They say first impressions are solidified within 5 seconds of interacting with someone. In the same way, the audience’s first impression of what you are as a speaker is solidified after a few seconds of your speech. That’s why your introduction is one of the most important parts of your speech.
Because introductions to speeches are so important, I am always shocked at how many people begin with bad introductions like just saying their name, or asking “how everyone is doing tonight?”
A lot of people think that simply reading a quote is a great introduction, so they end up starting with an extremely generic, pre-memorized quotes. Or even worse, a corny joke.
6 Ideas for a better introduction
1. Story introduction
Tell a compelling story that illustrates a point you are trying to make. It’s hard for people not to become interested in stories. Make sure you include enough detail so that the story isn’t just a few sentences long.

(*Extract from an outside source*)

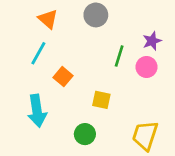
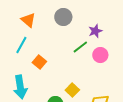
purple star: (152, 41) -> (95, 31), moved
green line: (119, 56) -> (80, 47), turned 35
yellow square: (101, 100) -> (72, 90), moved, turned 32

Stories that include some kind of mystery element are the best for introductions.
2. Question introduction
Asking a provocative question is a good way to start a speech. Watch out though—this can easily become cliché. If the question isn’t particularly good, or the answer is too obvious, then it’s not a good introduction.
A good example of a question would be “Have you ever wondered why school buses stop before a train crossing, opening and close their door before proceeding? Obviously, it has something to do with safety. But it doesn’t really seem necessary. Can’t they just look out the window and see if a train is coming? In fact, the answer to this question comes all the way from 1938.”
This is a question that most people have probably asked themselves before, but never bothered to find out the answer to. As a result, you instantly have their attention.
3. Humor introduction
This is a dangerous one. It is very easy to get wrong. Some people are simply not funny. Some audiences don’t like funny. Some occasions don’t call for funny.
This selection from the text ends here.